───── Dataset records ─────
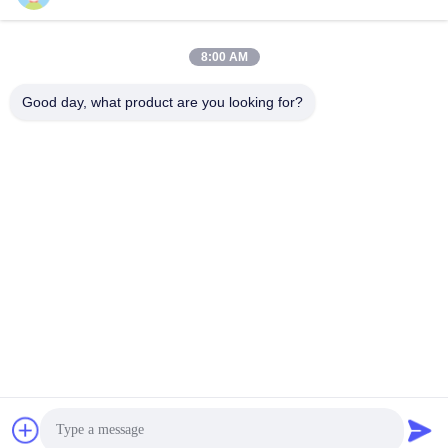
일 시간
8:00 AM
9:00-17:30
Good day, what product are you looking for?
우리 주소
주소
6, SHENGRONG 도로, 푸동 지역이 SHANGHAI 어떤 88, P.R.C를
구축하지 못한 RM304
전화
86-021-50805885
중국 좋은 품질 직물 효소 공급자. 저작권 -2026 KDN Biotech
(Shanghai) Co., Ltd. 모든 권리는 보호됩니다.
개인정보 보호 정책
|
사이트맵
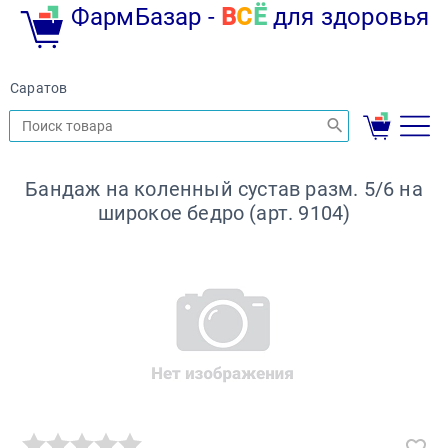
ФармБазар -
В
С
Ё
для здоровья
Саратов
Бандаж на коленный сустав разм. 5/6 на
широкое бедро (арт. 9104)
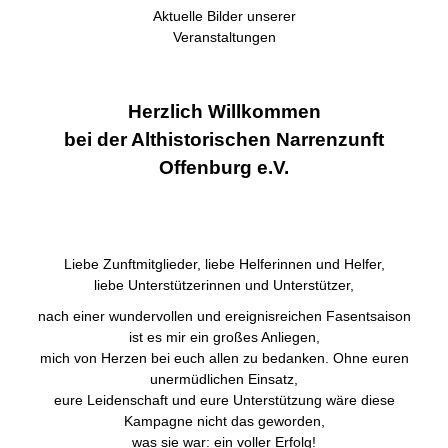
Aktuelle Bilder unserer
Veranstaltungen
Herzlich Willkommen
bei der Althistorischen Narrenzunft
Offenburg e.V.
Liebe Zunftmitglieder, liebe Helferinnen und Helfer,
liebe Unterstützerinnen und Unterstützer,
nach einer wundervollen und ereignisreichen Fasentsaison
ist es mir ein großes Anliegen,
mich von Herzen bei euch allen zu bedanken. Ohne euren
unermüdlichen Einsatz,
eure Leidenschaft und eure Unterstützung wäre diese
Kampagne nicht das geworden,
was sie war: ein voller Erfolg!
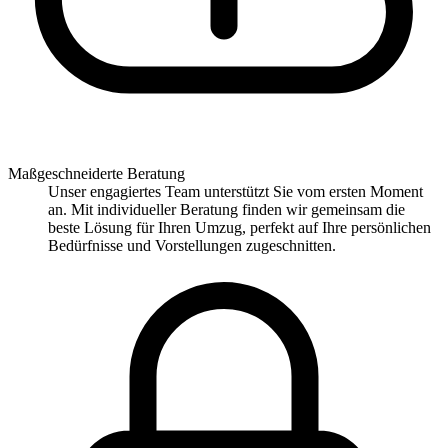
Maßgeschneiderte Beratung
Unser engagiertes Team unterstützt Sie vom ersten Moment
an. Mit individueller Beratung finden wir gemeinsam die
beste Lösung für Ihren Umzug, perfekt auf Ihre persönlichen
Bedürfnisse und Vorstellungen zugeschnitten.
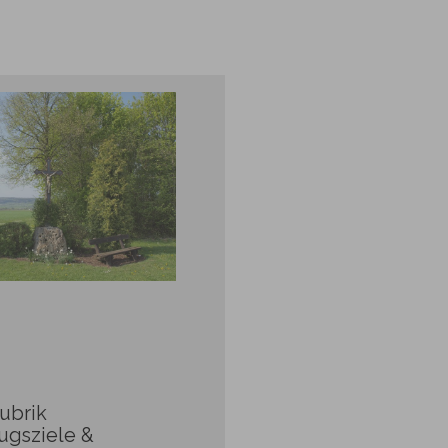
ubrik
ugsziele &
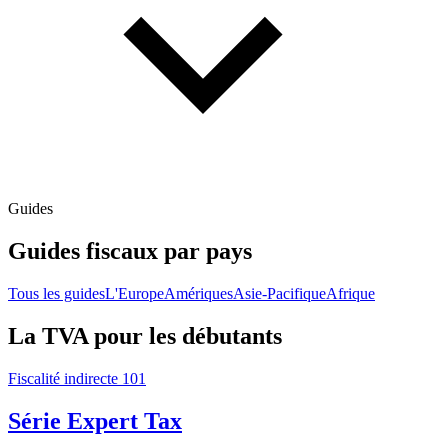
Guides
Guides fiscaux par pays
Tous les guides
L'Europe
Amériques
Asie-Pacifique
Afrique
La TVA pour les débutants
Fiscalité indirecte 101
Série Expert Tax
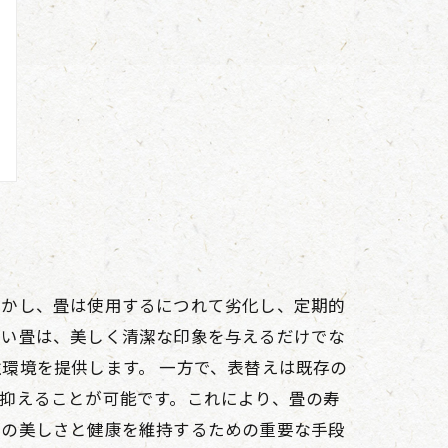
しかし、畳は使用するにつれて劣化し、定期的
しい畳は、美しく清潔な印象を与えるだけでな
環境を提供します。 一方で、表替えは既存の
抑えることが可能です。これにより、畳の寿
いの美しさと健康を維持するための重要な手段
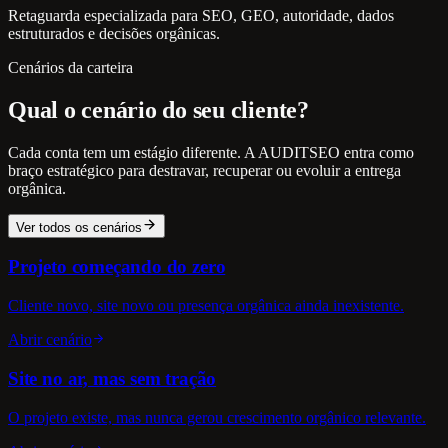
Retaguarda especializada para SEO, GEO, autoridade, dados
estruturados e decisões orgânicas.
Cenários da carteira
Qual o cenário do seu cliente?
Cada conta tem um estágio diferente. A AUDITSEO entra como
braço estratégico para destravar, recuperar ou evoluir a entrega
orgânica.
Ver todos os cenários
Projeto começando do zero
Cliente novo, site novo ou presença orgânica ainda inexistente.
Abrir cenário
Site no ar, mas sem tração
O projeto existe, mas nunca gerou crescimento orgânico relevante.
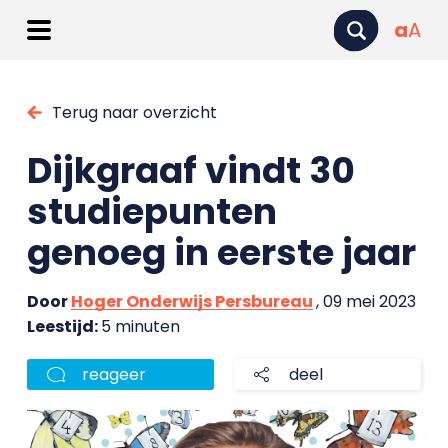
a
A
Terug naar overzicht
Dijkgraaf vindt 30
studiepunten
genoeg in eerste jaar
Door
Hoger Onderwijs Persbureau
, 09 mei 2023
Leestijd:
5 minuten
reageer
deel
─────
(What is needed): Looking at the data above, show all lines where the word "liebe" occurs.

(Solved exercise):
Liebe Zunftmitglieder, liebe Helferinnen und Helfer,
liebe Unterstützerinnen und Unterstützer,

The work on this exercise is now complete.